Twice while Sally spoke to him something seemed to shake Merlin like a branch shaken by a sudden gust. Both times Sally paused; the feeling that the chamber was throbbing wavered, increased, then steadied back. Both times Geoffrey knew that Merlin had fought away the delirium which had engulfed him for the last five years. Sally’s voice became pleading. She wasn’t whispering now, but almost shouting. “Indignum est,” she said several times, “indignum nominis tui.” Her face became runneled with tears, as she tried to ram her message through six years of poisoned stupor — she was thinking of the dancing bear. In the end she was gasping between each syllable and her voice was cracked with pain. Merlin stared at her like an entomologist considering an insect, and at last sighed. Sally stopped shouting.
He turned to Geoffrey.
“Da,” he said.
Geoffrey handed him an oatcake and the honey pot. He broke off a fragment, dipped it in the honey and began to eat. While he ate he talked. Sometimes Sally answered. The word “natura” came up again and again. Next time he wanted food he just held out his hand to Geoffrey for an oatcake while he went on talking to Sally. His palm was covered with fine black hairs.
His voice changed, as though he were not asking any more, but telling. Sally just nodded. Then he handed the empty honey pot to Geoffrey, drank a few sips from the jug and settled back on to the implacable stone.
“Difficile erit,” he said, “sed perdurabo, Deo vo-lente. Abite vos. Gratias ago.”
The green light dimmed. Geoffrey picked up the tray. They left.
As Geoffrey began to wind down the stone he said, “Tell me what all that was about.”

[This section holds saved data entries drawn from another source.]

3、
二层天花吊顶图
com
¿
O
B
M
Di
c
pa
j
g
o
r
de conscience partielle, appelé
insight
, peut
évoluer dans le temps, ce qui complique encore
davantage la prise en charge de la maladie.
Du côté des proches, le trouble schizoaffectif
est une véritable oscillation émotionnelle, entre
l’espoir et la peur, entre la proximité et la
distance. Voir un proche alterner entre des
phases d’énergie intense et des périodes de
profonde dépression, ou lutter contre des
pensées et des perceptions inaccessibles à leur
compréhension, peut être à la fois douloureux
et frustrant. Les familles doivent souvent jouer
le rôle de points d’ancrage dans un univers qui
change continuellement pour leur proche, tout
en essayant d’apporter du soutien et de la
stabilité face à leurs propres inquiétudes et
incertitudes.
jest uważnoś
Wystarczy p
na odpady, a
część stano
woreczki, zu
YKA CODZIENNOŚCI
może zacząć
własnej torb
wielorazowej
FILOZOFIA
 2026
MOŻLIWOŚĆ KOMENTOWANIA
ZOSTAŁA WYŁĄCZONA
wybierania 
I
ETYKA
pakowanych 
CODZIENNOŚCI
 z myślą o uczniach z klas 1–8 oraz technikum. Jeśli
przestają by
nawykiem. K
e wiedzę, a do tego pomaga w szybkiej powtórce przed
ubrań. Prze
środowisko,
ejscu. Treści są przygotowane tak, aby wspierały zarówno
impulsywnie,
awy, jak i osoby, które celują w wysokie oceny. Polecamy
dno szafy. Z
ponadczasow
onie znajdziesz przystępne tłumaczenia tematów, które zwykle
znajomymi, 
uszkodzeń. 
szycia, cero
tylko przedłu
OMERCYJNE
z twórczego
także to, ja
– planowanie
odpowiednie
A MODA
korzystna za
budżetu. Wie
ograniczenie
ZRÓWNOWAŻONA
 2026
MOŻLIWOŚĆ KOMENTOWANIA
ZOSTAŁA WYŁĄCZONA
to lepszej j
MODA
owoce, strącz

“I didn’t really understand everything,” said Sally. “I told him what had happened, and then I said that what he was doing now was — there isn’t a proper word for ‘indignum’ — unworthy, dishonorable, something like that. Then he told me a lot about ‘natura,’ which means nature — but it isn’t anything to do with wild birds and hedges. It’s all about what we really are, and what is proper for us. I remember he said machines were just toys for clever apes, and not proper for man — they prevent him from finding his own nature. But anyway the stuff Mr. Furbelow gave him was very bad for his nature, and now he’s going to try and change it so that he can overcome it. He said it would be difficult. He said that all sorts of things might happen out here, because once you start interfering with the strong bits of nature the things round them get disturbed. It's like the whirlpools round an oar, he said. Then he said it would be difficult again, but that he would manage with God’s will, and then he said thank you. You know, he didn’t seem at all worried about what he’d done to the other people in England — it was just unlucky for some of them, but they didn’t matter much.”